Shocking medical costs an eye-opener for this patient

This week I accompanied my Uncle Gene, 82, for his lab tests. He’d been feeling dizzy, and his doc suggested he wait three months to see if the symptoms disappeared of their own accord. The dizzy spells increased. The doctor prescribed a medication and changed the dosage of another medicine, but the spells continually worsened. In addition, he now has unpredictable stabbing pains in his head that stop him mid-step for a few minutes, until they disappear as mysteriously as they attack.

Uncle’s doctor ordered blood work, an EKG, a CT scan, an echocardiogram, and a check of his arterial blood flow to his head, given that he’d had a bad fall and injured his neck area shortly before the spells began. He was also fitted with a heart monitor that he was instructed to wear for 24 hours.

When we entered the central Illinois hospital registration area to check in, it was impossible to miss the large, predominantly placed sign that posted generic hospital prices. My uncle looked at his list of ordered tests and whistled. “I couldn’t afford any of these on my own,” he said, adding he felt guilty about using so many resources, even though he has insurance due to 20 years of military service. He worried about what his final cost would be, since he has a small fixed income.

In reality, most of us — if we lost our insurance coverage tomorrow — would be one catastrophic accident or illness away from dire trouble. What can we do?
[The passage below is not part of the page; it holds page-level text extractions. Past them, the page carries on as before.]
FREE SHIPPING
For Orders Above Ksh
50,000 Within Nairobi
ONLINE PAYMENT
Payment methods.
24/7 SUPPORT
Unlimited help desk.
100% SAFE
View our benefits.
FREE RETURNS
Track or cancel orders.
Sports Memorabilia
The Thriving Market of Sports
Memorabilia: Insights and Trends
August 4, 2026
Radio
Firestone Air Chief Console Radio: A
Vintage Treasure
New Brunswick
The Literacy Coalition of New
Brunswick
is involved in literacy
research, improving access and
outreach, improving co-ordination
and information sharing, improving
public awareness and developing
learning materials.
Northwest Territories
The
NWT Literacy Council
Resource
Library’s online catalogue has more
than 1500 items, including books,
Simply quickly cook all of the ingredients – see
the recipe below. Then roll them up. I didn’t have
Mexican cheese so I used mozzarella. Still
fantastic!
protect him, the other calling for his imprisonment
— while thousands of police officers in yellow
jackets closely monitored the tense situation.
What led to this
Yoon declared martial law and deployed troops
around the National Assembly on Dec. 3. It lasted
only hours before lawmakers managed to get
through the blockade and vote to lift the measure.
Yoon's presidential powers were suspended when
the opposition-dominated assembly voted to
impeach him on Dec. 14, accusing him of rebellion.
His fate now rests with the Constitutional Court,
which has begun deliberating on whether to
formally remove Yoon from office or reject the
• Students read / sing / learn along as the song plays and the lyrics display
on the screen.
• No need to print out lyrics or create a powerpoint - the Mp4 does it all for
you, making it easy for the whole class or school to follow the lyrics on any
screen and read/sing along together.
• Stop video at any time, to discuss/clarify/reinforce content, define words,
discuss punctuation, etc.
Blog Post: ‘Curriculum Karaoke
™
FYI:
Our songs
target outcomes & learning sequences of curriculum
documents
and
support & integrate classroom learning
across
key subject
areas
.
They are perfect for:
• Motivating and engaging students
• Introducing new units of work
A significant antidote for rising medical costs, hospital administrators tell us, is for John and Jane Doe to fully understand the cost of their care. “Informed consumers” would make better use of resources, we’re told.

Okay, my uncle now fully comprehends the cost of his lab work. Is he now to choose which test is most important and refuse the rest as optional or frivolous? Does he have the judgment to know which one could discern an answer that might prevent him from hitting his head if he falls during a dizzy spell? What exactly is he supposed to do with that information? Hospital shopping might work in Madison, but his next option is about 50 miles away from his doctor and, in that larger city, costs are even higher.



A nurse (RN) provided all of the care my uncle received. She told him, while we watched images of his heart beating on her screen, that he had an irregular heartbeat that likely will (at the very least) require medication. His first question was not about the wisdom of adding another medication to those he already takes, or a mention of his fear of heart damage, but a worry about the cost of the medication.

He was still fretting about that as we passed the signboard on our way out of the hospital. “I don’t know if I can afford to get any older,” he said with a sigh. “If something happens to me and if I don’t die outright — if they ever ask you if I should be resuscitated — tell them no. I could never afford it.”

He also wondered aloud why anyone would want to share a room with two other people if a private room cost the same. I reminded him that he isn’t the “paying customer,” he’s only the patient. The insurance company will dictate his comfort or privacy level, and unless his surname is posted above a room as a hospital benefactor, I’d bet he’s going to be sharing a room if he’s hospitalized. 

So thanks, hospital administrator, for posting the sign. You’ve reminded one older gentleman of how helpless he is to influence — let alone change the cost of — that which he has no control over.